Try it: When a line contains the string "Extension", it counts once; give the total of such lines in the entries below and nothing else.

[Dataset entries]
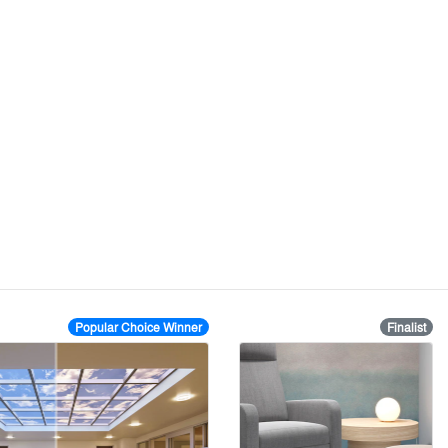
Popular Choice Winner
Finalist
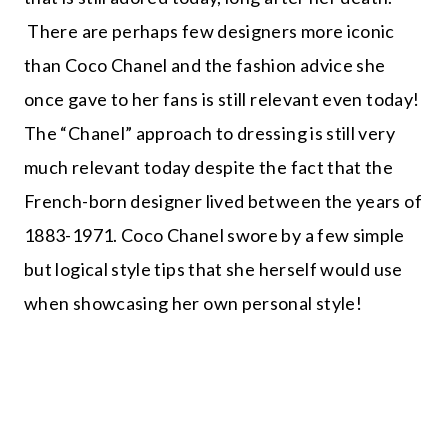
There are perhaps few designers more iconic
than Coco Chanel and the fashion advice she
once gave to her fans is still relevant even today!
The “Chanel” approach to dressing is still very
much relevant today despite the fact that the
French-born designer lived between the years of
1883-1971. Coco Chanel swore by a few simple
but logical style tips that she herself would use
when showcasing her own personal style!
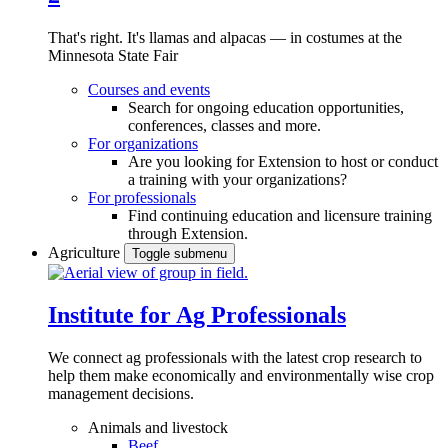
That's right. It's llamas and alpacas — in costumes at the
Minnesota State Fair
Courses and events
Search for ongoing education opportunities,
conferences, classes and more.
For organizations
Are you looking for Extension to host or conduct
a training with your organizations?
For professionals
Find continuing education and licensure training
through Extension.
Agriculture
Toggle submenu
Institute for Ag Professionals
We connect ag professionals with the latest crop research to
help them make economically and environmentally wise crop
management decisions.
Animals and livestock
Beef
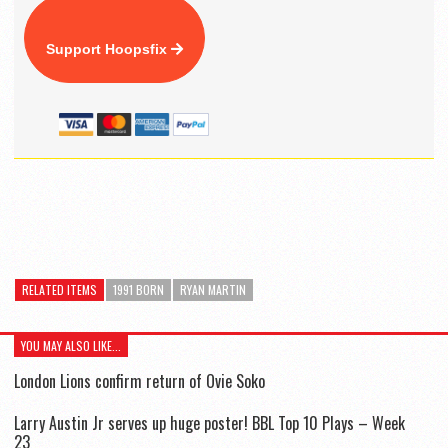
Support Hoopsfix
RELATED ITEMS
1991 BORN
RYAN MARTIN
YOU MAY ALSO LIKE...
London Lions confirm return of Ovie Soko
Larry Austin Jr serves up huge poster! BBL Top 10 Plays – Week
23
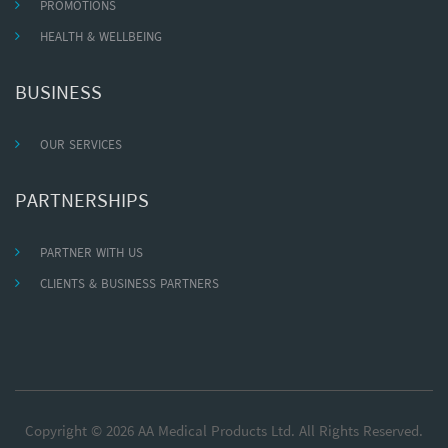
PROMOTIONS
HEALTH & WELLBEING
BUSINESS
OUR SERVICES
PARTNERSHIPS
PARTNER WITH US
CLIENTS & BUSINESS PARTNERS
Copyright © 2026 AA Medical Products Ltd. All Rights Reserved.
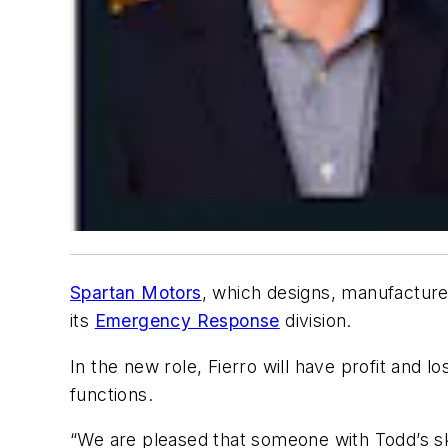
Spartan Motors
, which designs, manufacture
its
Emergency Response
division.
In the new role, Fierro will have profit and 
functions.
“We are pleased that someone with Todd’s sk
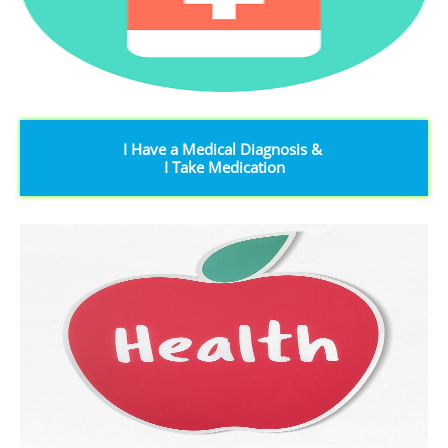
I Have a Medical Diagnosis &
I Take Medication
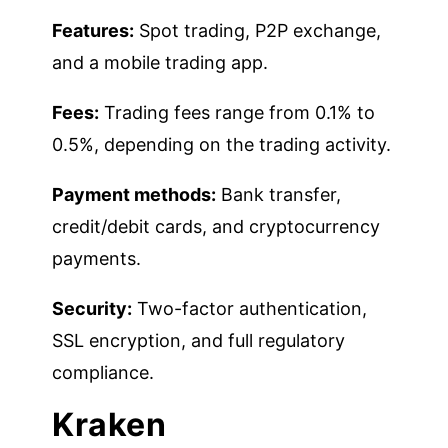
Features:
Spot trading, P2P exchange,
and a mobile trading app.
Fees:
Trading fees range from 0.1% to
0.5%, depending on the trading activity.
Payment methods:
Bank transfer,
credit/debit cards, and cryptocurrency
payments.
Security:
Two-factor authentication,
SSL encryption, and full regulatory
compliance.
Kraken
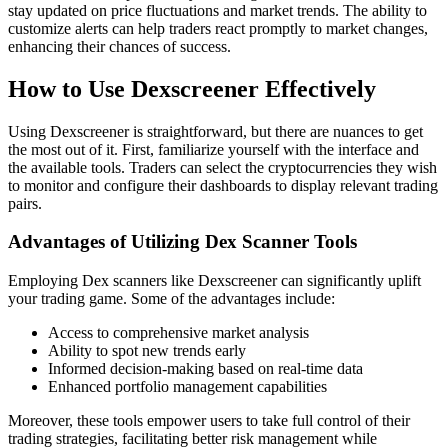
stay updated on price fluctuations and market trends. The ability to
customize alerts can help traders react promptly to market changes,
enhancing their chances of success.
How to Use Dexscreener Effectively
Using Dexscreener is straightforward, but there are nuances to get
the most out of it. First, familiarize yourself with the interface and
the available tools. Traders can select the cryptocurrencies they wish
to monitor and configure their dashboards to display relevant trading
pairs.
Advantages of Utilizing Dex Scanner Tools
Employing Dex scanners like Dexscreener can significantly uplift
your trading game. Some of the advantages include:
Access to comprehensive market analysis
Ability to spot new trends early
Informed decision-making based on real-time data
Enhanced portfolio management capabilities
Moreover, these tools empower users to take full control of their
trading strategies, facilitating better risk management while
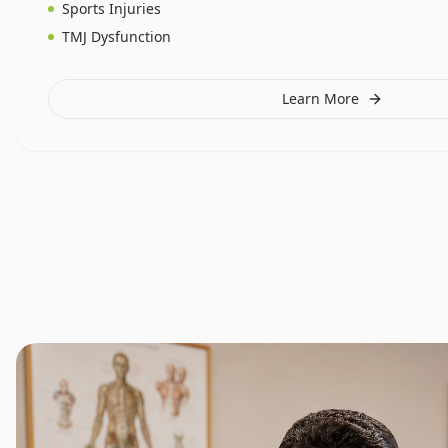
Sports Injuries
TMJ Dysfunction
Learn More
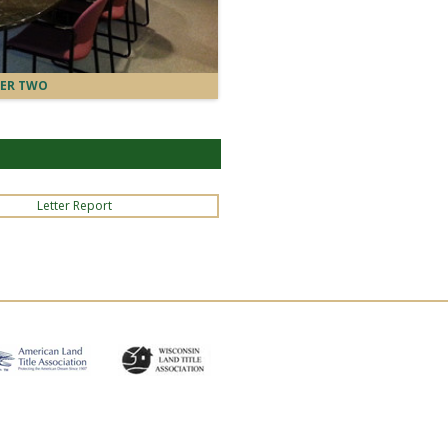
ER TWO
Letter Report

Answer to this problem: 2